Il contributo per la tutela dell’ambiente
O’Dubhlaoidh, con i suoi dieci anni di ricerca e lavoro, ha fornito anche un prezioso contributo alla pubblicazione dell’IPCI (International Pernambuco Conservation Iniziative) The conservation, restoration, and repair of stringed instruments and their bows edita da Tom Wilder sulla conservazione e restaurazione degli strumenti ad arco.
I tre volumi che la compongono sono stati stampati su carta fatta a mano con metodi tradizionali utilizzando macchinari ad acqua restaurati, in un antico mulino. L’IPCI è stato determinante per ottenere un divieto mondiale del commercio di legno di Pernambuco (specie arborea originaria del Brasile in via di estinzione) che viene utilizzato per realizzare gli archetti degli strumenti a corda e il liutaio irlandese ora partecipa attivamente alla campagna per la preservazione di queste foreste e per piantare nuovi alberi.
Le critiche dai maestri della tradizione
Sebbene l’invenzione di Padraig abbia risposto ai musicisti in cerca di soluzioni etiche e sostenibili, non sembra aver ricevuto una calorosa accoglienza dai liutai fedeli agli insegnamenti di Antonio Stradivari. Dopo il violino in seta di ragno creato dal designer Luca Alessandrini, e quello di ghiaccio dell’artista americano Tim Linhart, anche il violino vegano ad alcuni è sembrato un tentativo azzardato di stravolgere la tradizione. Ad esprimere tale parere, scrive Nicola Arrigoni su «La Provincia» di Cremona, sono stati i liutai cremonesi Stefano Conia, Giorgio Scolari e Shuichi Takahashi (violinista giapponese trasferitosi a Cremona per studiare liuteria) che, dopo aver visionato il video di presentazione di Padraig, sono rimasti poco convinti dall’utilizzo della colla vegetale e dal suono del violino stesso.

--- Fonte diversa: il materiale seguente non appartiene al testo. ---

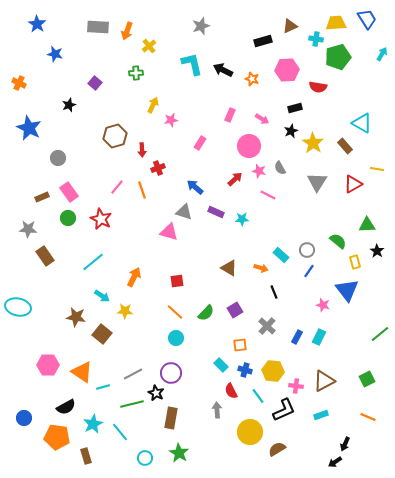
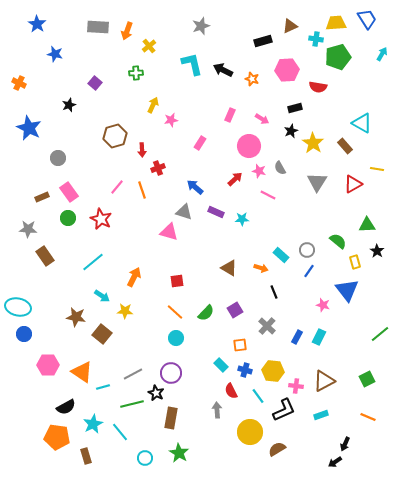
blue circle at (24, 418): moved 84 px up
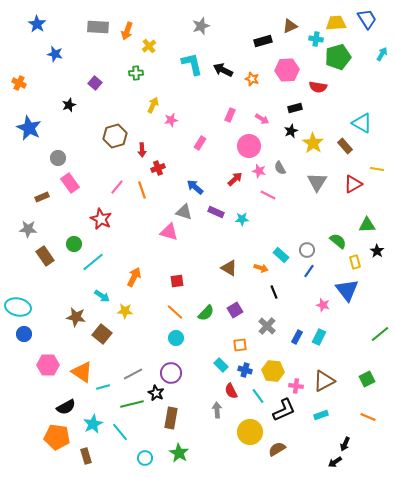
pink rectangle at (69, 192): moved 1 px right, 9 px up
green circle at (68, 218): moved 6 px right, 26 px down
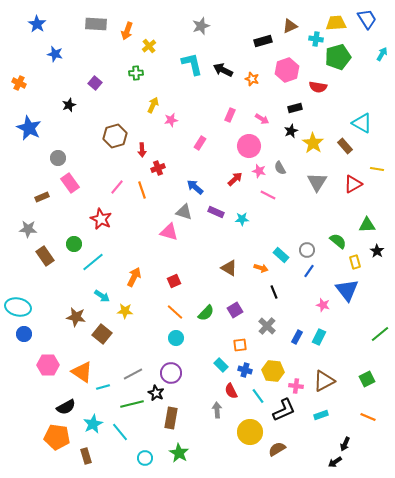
gray rectangle at (98, 27): moved 2 px left, 3 px up
pink hexagon at (287, 70): rotated 15 degrees counterclockwise
red square at (177, 281): moved 3 px left; rotated 16 degrees counterclockwise
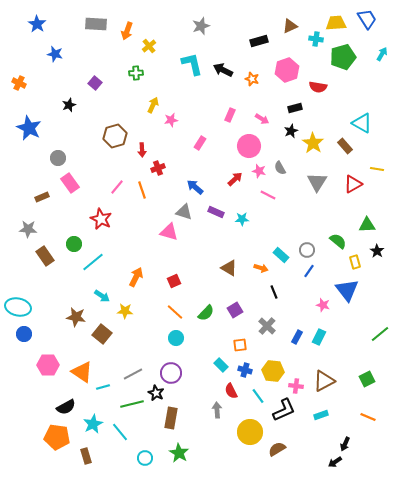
black rectangle at (263, 41): moved 4 px left
green pentagon at (338, 57): moved 5 px right
orange arrow at (134, 277): moved 2 px right
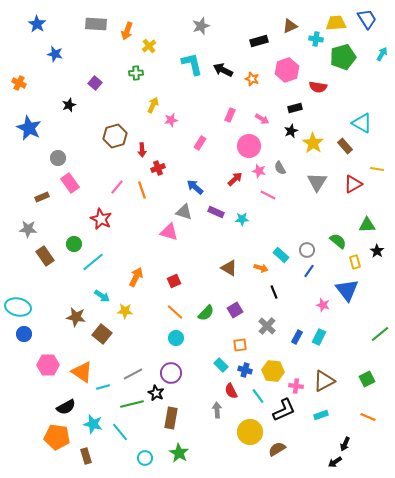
cyan star at (93, 424): rotated 30 degrees counterclockwise
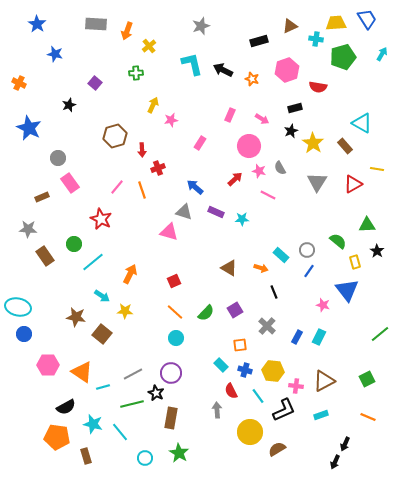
orange arrow at (136, 277): moved 6 px left, 3 px up
black arrow at (335, 462): rotated 32 degrees counterclockwise
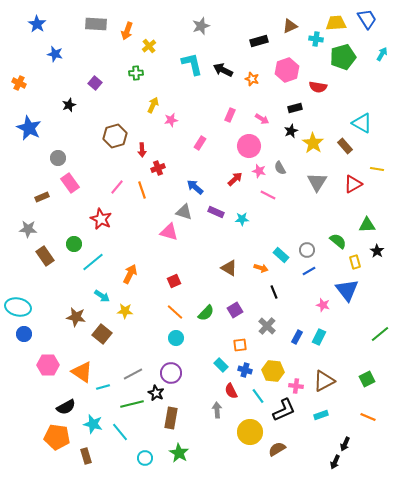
blue line at (309, 271): rotated 24 degrees clockwise
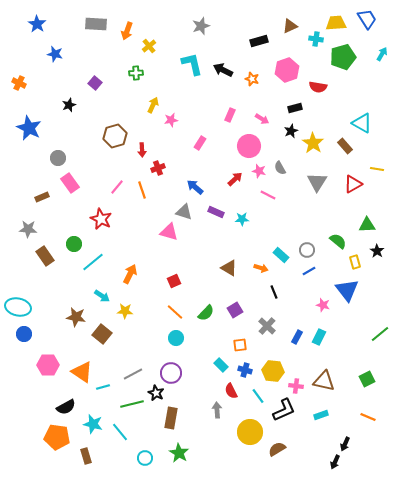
brown triangle at (324, 381): rotated 40 degrees clockwise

Secondo i maestri, infatti, l’utilizzo della colla animale (tramandato per secoli) ha garantito la durevolezza degli strumenti negli anni, a differenza di quella vegetale che a parer loro sarebbe obsoleta. Mentre la qualità del suono farebbe “inorridire” gli intenditori e non glorifica lo sforzo e il prezzo finale di tale impresa. Infine, rimane l’inciso del maestro Takahashi, il quale afferma che acquistare un violino instabile potrebbe rivelarsi un rischio non da poco in un periodo storico in cui le commesse “sono quello che sono”. Innovazione e sostenibilità si scontrano ancora una volta con tradizione e classicismo. Il dibattito per ora rimane aperto ma resta l’urgenza di portare maggiore consapevolezza e attenzione anche nel settore della musica per non dare mai per scontato l’impatto che le nostre tradizioni hanno sull’ambiente.